Besides the above possibility (it does sound crazy but I've repro'd it, a bit artificially), the cases we see tend to involve faulty hardware. In recent memory, machine checks have reported CPU / memory problems on the hosts where we knew corruption was first written. The challenge though is how to prevent corruption happening silently and then spreading. Here are some prevention suggestions:

  • backport 27735de
  • backport cockroachdb@148dc8a (note this is not from a FB repo)
  • some users proactively check key ordering whenever they iterate. It seems like a good practice.
  • force_consistency_checks=true is today a good option, but I have not investigated whether it has deficiencies in the version you're using
  • We are working on per-KV integrity. While it won't help cases like this where it looks like maybe a comparator returned the wrong result, there are other corruption cases we've seen where garbage/zero data gets introduced and could be prevented by per-KV checksums

@kevinliuca20
Copy link
Author

Thank you very much. It contains lots of details which are very helpful.

We are using ext4 and your tool prints random generation numbers. The sst file numbers are around half million currently. Our comparator can handle the internal keys well and return the same result as the user keys, so #4575 does not affect us? The block cache conflict and faulty hardware are possible for our storage, though we do not have enough proof now to confirm which happened. Does the rocksdb team have a plan to avoid the block cache conflict completely in future?

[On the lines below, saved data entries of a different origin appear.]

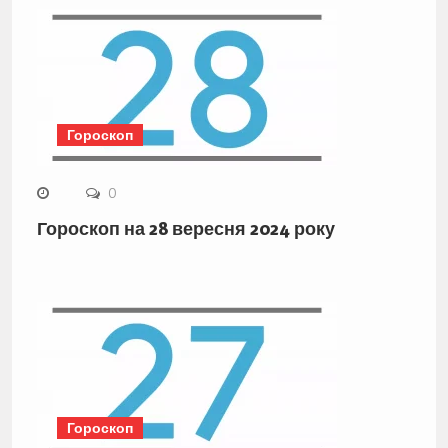
Гороскоп
0
Гороскоп на 28 вересня 2024 року
Гороскоп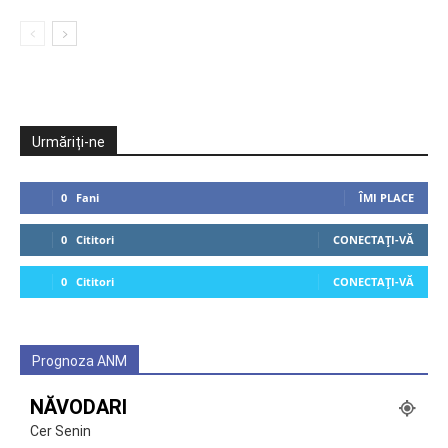
Urmăriți-ne
0
Fani
ÎMI PLACE
0
Cititori
CONECTAȚI-VĂ
0
Cititori
CONECTAȚI-VĂ
Prognoza ANM
NĂVODARI
Cer Senin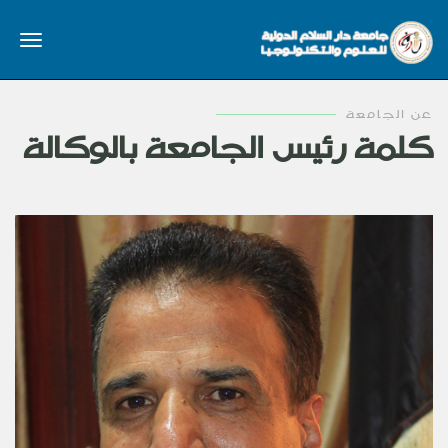
عن الجامعة
كلمة رئيس الجامعة بالوكالة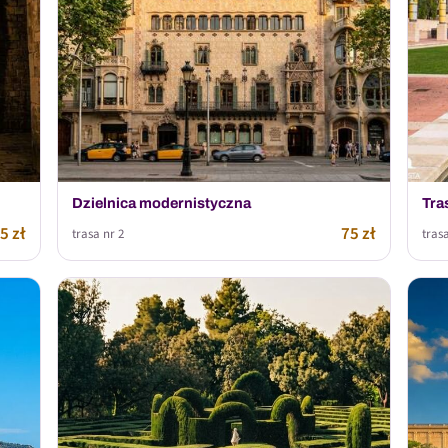
Dzielnica modernistyczna
Tra
5 zł
75 zł
trasa nr 2
trasa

We have added the checking in the iteration, which we run frequently, and are evaluating other options you suggested. Thank you.

@yiwu-arbug
Copy link
Contributor

@ajkr Thank you for the detailed explanation of the issue. We hit the cache key issue last week and was about to file an issue. Do you know which kernel version is affected by the random inode generation issue? Thanks.

@yiwu-arbug
Copy link
Contributor

Also, is it possible to make the cache key take into account the file checksum as well?

@pdillinger
Copy link
Contributor

pdillinger commented Sep 24, 2020

Also, is it possible to make the cache key take into account the file checksum as well?

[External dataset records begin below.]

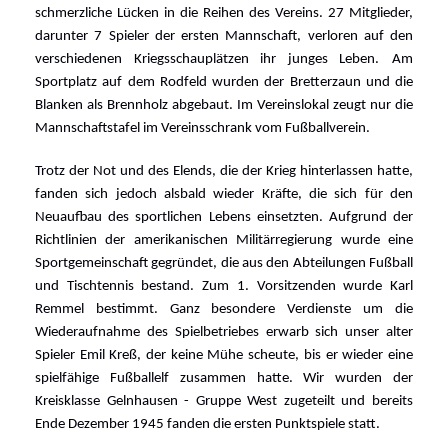
schmerzliche Lücken in die Reihen des Vereins. 27 Mitglieder,
darunter 7 Spieler der ersten Mannschaft, verloren auf den
verschiedenen Kriegsschauplätzen ihr junges Leben.
Am
Sportplatz auf dem Rodfeld wurden der Bretterzaun und die
Blanken als Brennholz abgebaut. Im Vereinslokal zeugt nur die
Mannschaftstafel im Vereinsschrank vom Fußballverein.
Trotz der Not und des Elends, die der Krieg hinterlassen hatte,
fanden sich jedoch alsbald wieder Kräfte, die sich für den
Neuaufbau des sportlichen Lebens einsetzten. Aufgrund der
Richtlinien der amerikanischen Militärregierung wurde eine
Sportgemeinschaft gegründet, die aus den Abteilungen Fußball
und Tischtennis bestand. Zum 1. Vorsitzenden wurde Karl
Remmel bestimmt. Ganz besondere Verdienste um die
Wiederaufnahme des Spielbetriebes erwarb sich unser alter
Spieler Emil Kreß, der keine Mühe scheute, bis er wieder eine
spielfähige Fußballelf zusammen hatte. Wir wurden der
Kreisklasse Gelnhausen - Gruppe West zugeteilt und bereits
Ende Dezember 1945 fanden die ersten Punktspiele statt.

Our relatively new "unique with extremely high probability" identifier for sst files is saved DB session id + file number. The DB session id is currently only available as a 20 byte human readable string, with about 100 bits of entropy. File numbers have 10-20+ bits of entropy. To generate efficient but effective cache key prefixes from this, I would generate two 64-bit hashes from the DB session id, and add (with addition) to one of those the file number. Then you get a 128 bit identifier approaching full entropy as your file numbers approach ~1 billion.

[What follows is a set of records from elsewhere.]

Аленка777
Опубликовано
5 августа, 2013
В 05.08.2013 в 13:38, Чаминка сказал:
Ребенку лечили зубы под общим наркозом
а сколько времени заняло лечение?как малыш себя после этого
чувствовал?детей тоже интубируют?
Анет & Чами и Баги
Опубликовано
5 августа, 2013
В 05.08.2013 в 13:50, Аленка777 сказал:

There is also a trick in this design (which I considered in the updated backup names): within the same db session id, distinct files are guaranteed unique by unique file numbers. This doesn't actually reduce the overall probability that two files from different databases will collide, but it does "cluster" the collisions such that a single collision between files of two DBs means much higher likelihood of multiple collisions. Why is that good? Keeping the overall probability of files from two DBs colliding the same, it means the probability of any file collisions between any two DBs is much lower--lower than if the file number were hashed. (I believe that in most applications, any corruption in a DB is almost or equally as bad as widespread corruption.)

@yiwu-arbug
Copy link
Contributor

yiwu-arbug commented Sep 24, 2020

Also, is it possible to make the cache key take into account the file checksum as well?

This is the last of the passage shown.